O reencontro
Depois de anos de convivência feliz e frutífera, o estranhamento nos rondava. Às vezes até a desconfiança. Já não desfrutávamos aqueles momentos de mútua revelação, em que ambos nos descobríamos, nos edificávamos e nos comprazíamos. Até que o estranhamento virou distanciamento, e já pouco nos encontrávamos.
Mas sentia que não havia desdém ou indiferença naquele afastamento. Uma sensação de perda nos angustiava. Compartilhei o sofrimento com amigos, eles procuraram consolar-me, disseram que os tempos andavam turvos, inamistosos, e que eles mesmos também andavam às voltas com seus desencontros.
Então tivemos a ideia de provocar uma situação em que nos encontrássemos todos e também ela. Uma tentativa de criar um clima de reconciliação entre nós, entre eu e ela. Planejamos com cuidado data, hora e local. Escolhemos o Ponto Azul, um lugar repleto de memória e de despojamento em Ponta Grossa, de significados e de gente entretida nas suas lidas e diletantismos cotidianos. Quem sabe o calor e a veracidade daquele local desfizessem o estranhamento que vinha nos esfriando.
A aproximação da data foi enchendo-me de expectativa e de apreensão. Quais sentimentos, quais presunções eu levaria para aquele aguardado encontro? Como me reapresentaria a ela? E ela, como estaria em relação a mim? E os amigos, eles também às voltas com suas mazelas?
Antes do encontro o dia foi agitado, mais atribulado que o usual. Era uma sexta-feira, o frisson do final de semana associou-se à apreensão. Mas a esperança daquele possível desagravo combinado para o final do dia acompanhou-me a cada instante.
Enfim, chegou a hora. Chovia uma chuva fina, que não chegava a comprometer o aguardado momento. Ao contrário, parecia ungi-lo. As gotas eram lágrimas de redenção, o chão molhado parecia querer espelhar as alegrias que já tivéramos e que perdêramos sem nos dar conta.
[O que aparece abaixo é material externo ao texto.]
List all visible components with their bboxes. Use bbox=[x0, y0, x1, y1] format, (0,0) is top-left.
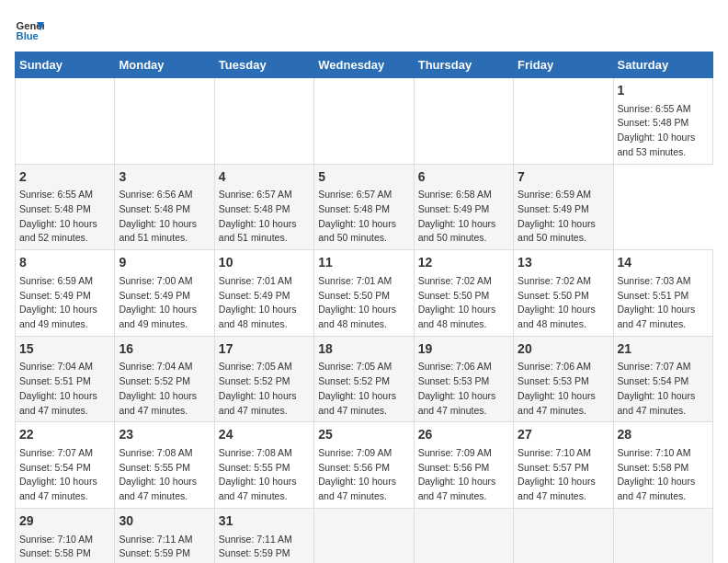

Saudamo-nos os amigos, alegres com aquele momento. Mas ela, embora tivesse dito que ali estaria, tardou a aparecer. Enquanto ela não vinha, conversávamos conversa de amigos, banais e essenciais. Notávamos que o antigo cinema da cidade ali ao lado, o degradado Cine Império, que resgatava momentos inesquecíveis da juventude de alguns de nós, fora demolido. Restava um terreno arrasado, à espera de algo novo. Estaria a alertar-nos das inevitáveis, e às vezes dolorosas, transformações da vida, que encerram perdas mas também descobertas?
Comovidos nos demos conta de quão imprescindíveis foram aqueles instantes de alegria e descontração vividos nas tardes e noites no cinema, num passado não tão longínquo, mas que parecia irrecuperável. Não percebêramos então a essencialidade daqueles momentos, que só o passar dos anos veio nos revelar. Seria outra lição da vida a nos admoestar pela desatenção com nosso outrora feliz relacionamento?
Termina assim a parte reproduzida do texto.